### [Dataset content]
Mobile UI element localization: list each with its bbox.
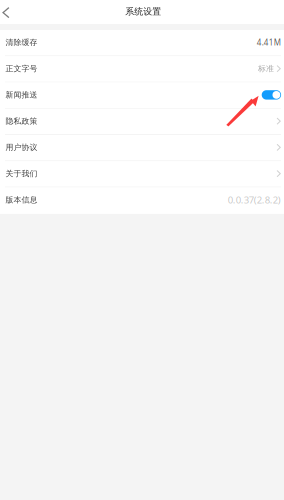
staticText: 0.0.37(2.8.2) (228, 193, 281, 206)
button[interactable]: 版本信息 (0, 187, 284, 214)
staticText: 4.41M (257, 37, 281, 48)
button[interactable]: Back (0, 0, 17, 24)
staticText: 标准 (258, 64, 274, 74)
staticText: 隐私政策 (5, 116, 37, 126)
button[interactable]: 清除缓存 (0, 30, 284, 56)
staticText: 正文字号 (5, 64, 37, 74)
button[interactable]: 关于我们 (0, 161, 284, 187)
staticText: 用户协议 (5, 142, 37, 152)
staticText: 版本信息 (5, 195, 37, 205)
button[interactable]: 正文字号 (0, 56, 284, 82)
button[interactable]: 用户协议 (0, 135, 284, 161)
staticText: 新闻推送 (5, 90, 37, 100)
button[interactable]: 隐私政策 (0, 109, 284, 135)
staticText: 清除缓存 (5, 38, 37, 47)
button[interactable]: 新闻推送 (0, 82, 284, 109)
staticText: 关于我们 (5, 169, 37, 179)
staticText: 系统设置 (125, 6, 161, 17)
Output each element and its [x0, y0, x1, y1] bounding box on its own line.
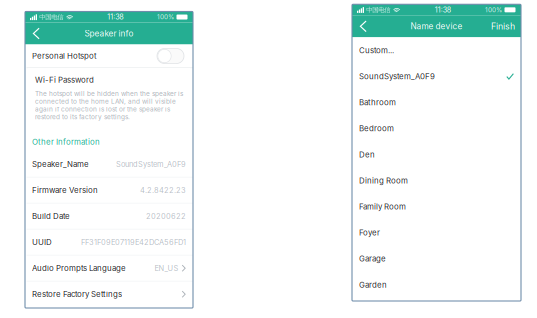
- button[interactable]: Firmware Version: [25, 178, 193, 203]
- staticText: Firmware Version: [32, 185, 98, 195]
- staticText: Family Room: [359, 202, 406, 211]
- button[interactable]: Bedroom: [352, 115, 521, 142]
- staticText: 中国电信: [366, 6, 390, 14]
- button[interactable]: Speaker_Name: [25, 152, 193, 177]
- button[interactable]: Audio Prompts Language: [25, 256, 193, 281]
- staticText: Finish: [491, 21, 515, 32]
- staticText: SoundSystem_A0F9: [359, 72, 435, 81]
- staticText: Custom...: [359, 46, 394, 55]
- staticText: Build Date: [32, 211, 70, 221]
- staticText: Bathroom: [359, 98, 396, 107]
- staticText: 中国电信: [39, 13, 63, 21]
- staticText: 11:38: [107, 13, 123, 21]
- button[interactable]: SoundSystem_A0F9: [352, 63, 521, 89]
- staticText: 20200622: [146, 212, 186, 221]
- button[interactable]: Den: [352, 142, 521, 168]
- staticText: Wi-Fi Password: [35, 75, 94, 85]
- button[interactable]: Garage: [352, 246, 521, 272]
- staticText: 100%: [485, 6, 502, 14]
- staticText: Speaker info: [84, 28, 134, 38]
- staticText: Bedroom: [359, 124, 394, 133]
- staticText: Garage: [359, 254, 386, 264]
- staticText: FF31F09E07119E42DCA56FD1: [81, 238, 186, 247]
- button[interactable]: Finish: [485, 15, 521, 37]
- button[interactable]: Restore Factory Settings: [25, 282, 193, 307]
- staticText: 100%: [157, 13, 174, 21]
- button[interactable]: UUID: [25, 230, 193, 255]
- staticText: UUID: [32, 237, 52, 247]
- staticText: Name device: [410, 21, 462, 31]
- button[interactable]: Family Room: [352, 194, 521, 220]
- staticText: EN_US: [155, 264, 179, 273]
- button[interactable]: Garden: [352, 272, 521, 298]
- staticText: Speaker_Name: [32, 159, 89, 169]
- button[interactable]: Dining Room: [352, 168, 521, 194]
- staticText: 11:38: [435, 5, 451, 14]
- button[interactable]: Back: [352, 15, 375, 37]
- staticText: Foyer: [359, 228, 380, 237]
- staticText: Dining Room: [359, 176, 408, 185]
- staticText: 4.2.8422.23: [140, 186, 186, 195]
- staticText: Audio Prompts Language: [32, 263, 126, 273]
- button[interactable]: Back: [25, 22, 48, 44]
- button[interactable]: Bathroom: [352, 89, 521, 116]
- button[interactable]: Personal Hotspot: [25, 44, 193, 68]
- staticText: SoundSystem_A0F9: [116, 160, 186, 169]
- button[interactable]: Build Date: [25, 204, 193, 229]
- staticText: The hotspot will be hidden when the spea…: [35, 90, 183, 121]
- staticText: Personal Hotspot: [32, 51, 97, 61]
- button[interactable]: Custom...: [352, 37, 521, 63]
- button[interactable]: Foyer: [352, 220, 521, 246]
- staticText: Den: [359, 150, 375, 159]
- staticText: Garden: [359, 280, 387, 290]
- staticText: Restore Factory Settings: [32, 289, 122, 299]
- staticText: Other Information: [32, 137, 100, 147]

### [Task prompt]
All of the lines above should be copied exactly, apart from the pictures.

### [Answer to this exercise]
Mobile UI element localization: list each with its bbox.
staticText: 0.0.37(2.8.2) (228, 193, 281, 206)
button[interactable]: 版本信息 (0, 187, 284, 214)
staticText: 4.41M (257, 37, 281, 48)
button[interactable]: Back (0, 0, 17, 24)
staticText: 标准 (258, 64, 274, 74)
staticText: 隐私政策 (5, 116, 37, 126)
button[interactable]: 清除缓存 (0, 30, 284, 56)
staticText: 正文字号 (5, 64, 37, 74)
button[interactable]: 关于我们 (0, 161, 284, 187)
staticText: 用户协议 (5, 142, 37, 152)
staticText: 版本信息 (5, 195, 37, 205)
button[interactable]: 正文字号 (0, 56, 284, 82)
button[interactable]: 用户协议 (0, 135, 284, 161)
staticText: 新闻推送 (5, 90, 37, 100)
button[interactable]: 隐私政策 (0, 109, 284, 135)
staticText: 清除缓存 (5, 38, 37, 47)
button[interactable]: 新闻推送 (0, 82, 284, 109)
staticText: 关于我们 (5, 169, 37, 179)
staticText: 系统设置 (125, 6, 161, 17)
Output each element and its [x0, y0, x1, y1] bounding box on its own line.
- button[interactable]: Firmware Version: [25, 178, 193, 203]
- staticText: Firmware Version: [32, 185, 98, 195]
- staticText: Family Room: [359, 202, 406, 211]
- button[interactable]: Bedroom: [352, 115, 521, 142]
- staticText: 中国电信: [366, 6, 390, 14]
- button[interactable]: Speaker_Name: [25, 152, 193, 177]
- button[interactable]: Audio Prompts Language: [25, 256, 193, 281]
- staticText: Finish: [491, 21, 515, 32]
- staticText: SoundSystem_A0F9: [359, 72, 435, 81]
- staticText: Custom...: [359, 46, 394, 55]
- staticText: Build Date: [32, 211, 70, 221]
- staticText: Bathroom: [359, 98, 396, 107]
- staticText: 中国电信: [39, 13, 63, 21]
- staticText: 11:38: [107, 13, 123, 21]
- button[interactable]: SoundSystem_A0F9: [352, 63, 521, 89]
- staticText: 20200622: [146, 212, 186, 221]
- button[interactable]: Den: [352, 142, 521, 168]
- staticText: Wi-Fi Password: [35, 75, 94, 85]
- button[interactable]: Garage: [352, 246, 521, 272]
- staticText: 100%: [485, 6, 502, 14]
- staticText: Speaker info: [84, 28, 134, 38]
- staticText: Bedroom: [359, 124, 394, 133]
- staticText: Garage: [359, 254, 386, 264]
- staticText: FF31F09E07119E42DCA56FD1: [81, 238, 186, 247]
- button[interactable]: Finish: [485, 15, 521, 37]
- button[interactable]: Restore Factory Settings: [25, 282, 193, 307]
- staticText: 100%: [157, 13, 174, 21]
- button[interactable]: UUID: [25, 230, 193, 255]
- staticText: UUID: [32, 237, 52, 247]
- staticText: Name device: [410, 21, 462, 31]
- button[interactable]: Family Room: [352, 194, 521, 220]
- staticText: EN_US: [155, 264, 179, 273]
- button[interactable]: Garden: [352, 272, 521, 298]
- staticText: Speaker_Name: [32, 159, 89, 169]
- button[interactable]: Dining Room: [352, 168, 521, 194]
- staticText: 11:38: [435, 5, 451, 14]
- button[interactable]: Back: [352, 15, 375, 37]
- staticText: Foyer: [359, 228, 380, 237]
- staticText: Dining Room: [359, 176, 408, 185]
- staticText: 4.2.8422.23: [140, 186, 186, 195]
- staticText: Audio Prompts Language: [32, 263, 126, 273]
- button[interactable]: Back: [25, 22, 48, 44]
- button[interactable]: Bathroom: [352, 89, 521, 116]
- button[interactable]: Personal Hotspot: [25, 44, 193, 68]
- staticText: SoundSystem_A0F9: [116, 160, 186, 169]
- button[interactable]: Build Date: [25, 204, 193, 229]
- staticText: The hotspot will be hidden when the spea…: [35, 90, 183, 121]
- staticText: Personal Hotspot: [32, 51, 97, 61]
- button[interactable]: Custom...: [352, 37, 521, 63]
- button[interactable]: Foyer: [352, 220, 521, 246]
- staticText: Den: [359, 150, 375, 159]
- staticText: Garden: [359, 280, 387, 290]
- staticText: Restore Factory Settings: [32, 289, 122, 299]
- staticText: Other Information: [32, 137, 100, 147]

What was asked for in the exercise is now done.